"Geceleri sabaha kadar işkenceye götürülme anını bekler, garnizon kapısından içeri giren her otomobil sesinde hepimizin yüreği ağzına gelirdi! Her sabah 9 ile 10 arası, kapıdan içeri bir kamyonet girerdi. Tutuklular demir parmaklıkların önünde , birbirini ezerek kamyonete bakardı! Görevliler, ismi okunan tutukluların kamyonete binmeden önce, ellerine kelepçe takarlar, gözlerini ise bağlarlardı! Sonra..."
İşte bu kitaptaki sözlerden de anlaşılacağı gibi, 12 Eylül ve Sıkıyönetim zamanlarını yaşamış ve sığınmacı olarak , Stockholm'e göçmüş bir göçmen " Sami" karakteri...

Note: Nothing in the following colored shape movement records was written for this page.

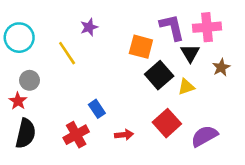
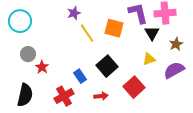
yellow line: (67, 53) -> (87, 33), moved
black square: (159, 75) -> (107, 66), moved
red star: (18, 101) -> (42, 67), moved
purple semicircle: (204, 136) -> (174, 70), moved

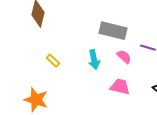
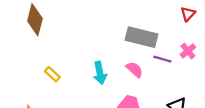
gray rectangle: (113, 31) -> (142, 37), moved

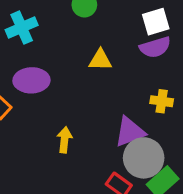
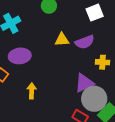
purple semicircle: (155, 47) -> (85, 42), moved
yellow arrow: (64, 140) -> (32, 91), moved

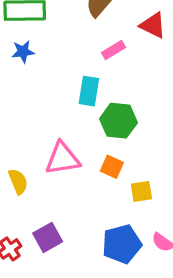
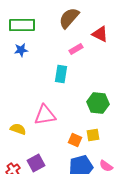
green hexagon: (118, 121) -> (98, 103), moved
orange square: (112, 167) -> (75, 140), moved
yellow semicircle: (18, 182) -> (18, 129), turned -49

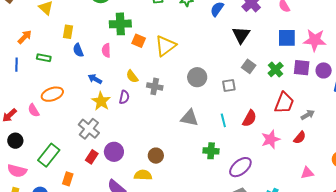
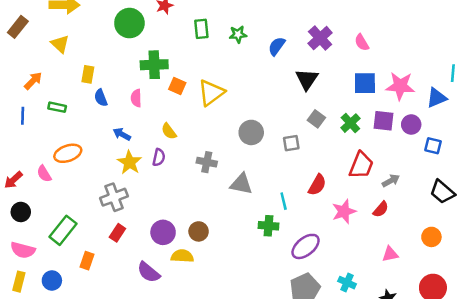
gray cross: (155, 86) -> (207, 162), moved
cyan line: (223, 120) -> (284, 201), moved
gray cross: (89, 129) -> (114, 197), turned 30
purple circle: (114, 152) -> (163, 232), moved

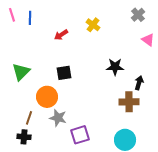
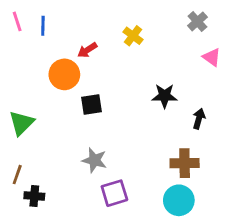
green triangle: (21, 72) -> (21, 123), moved
orange circle: (47, 97) -> (64, 74), moved
brown cross: (129, 102) -> (185, 163), moved
brown line: (29, 118) -> (17, 175), moved
gray star: (58, 118) -> (94, 160), moved

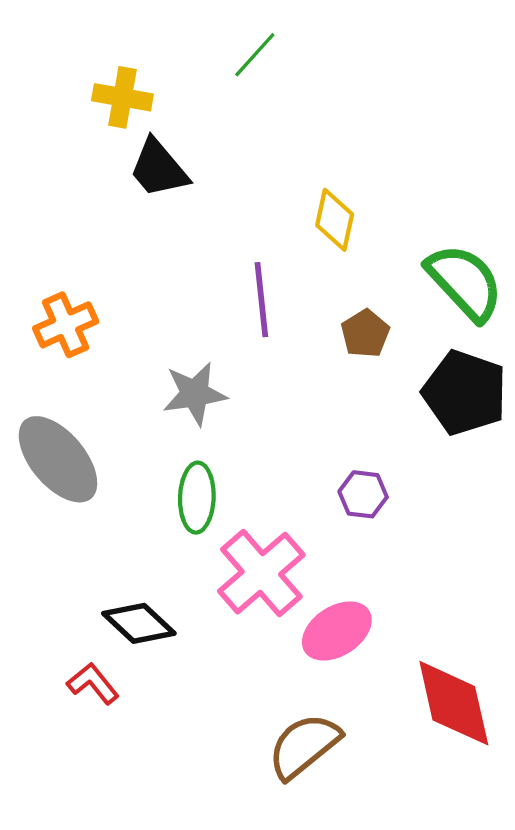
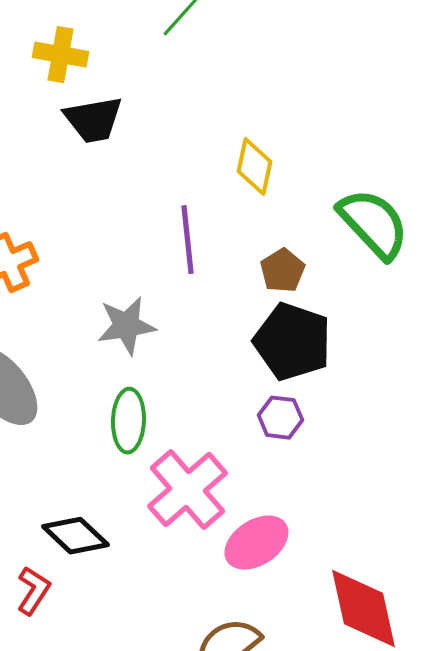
black trapezoid: (159, 168) -> (93, 120), turned -60
black pentagon: (465, 393) -> (292, 342), moved
red L-shape: (93, 684) -> (33, 591), turned 72

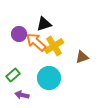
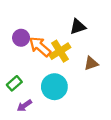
black triangle: (44, 24) -> (78, 27), moved
purple arrow: (22, 95) -> (24, 106), turned -48

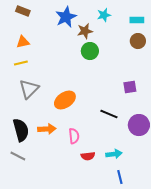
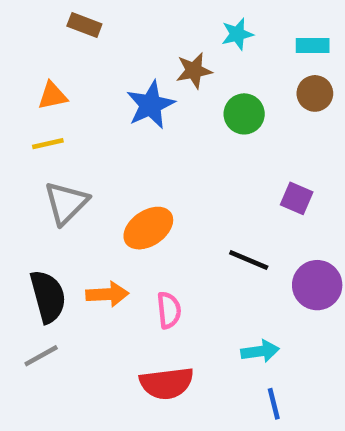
brown rectangle: (23, 11) -> (84, 25), moved
blue star: (66, 17) -> (151, 105), moved
green circle: (90, 51) -> (244, 114), moved
purple square: (130, 87) -> (297, 198), turned 32
gray line: (18, 156) -> (41, 356), turned -56
red semicircle: (88, 156) -> (167, 383), moved, size x1.6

Sonra, bir yazar arkadaşı var, O'nun hikayesini ilginç buluyor ve oğlum senin hayatın roman deyip, yazmaya başlıyor... Ama Sami Yazar'ın yazdıklarını pek doğru bulmuyor, ve her bölümde müdahale ediyor, kendi yazdığı ek notlarla! Dur aslında öyle anlattığın gibi değil olay, bir de benden dinle diyor!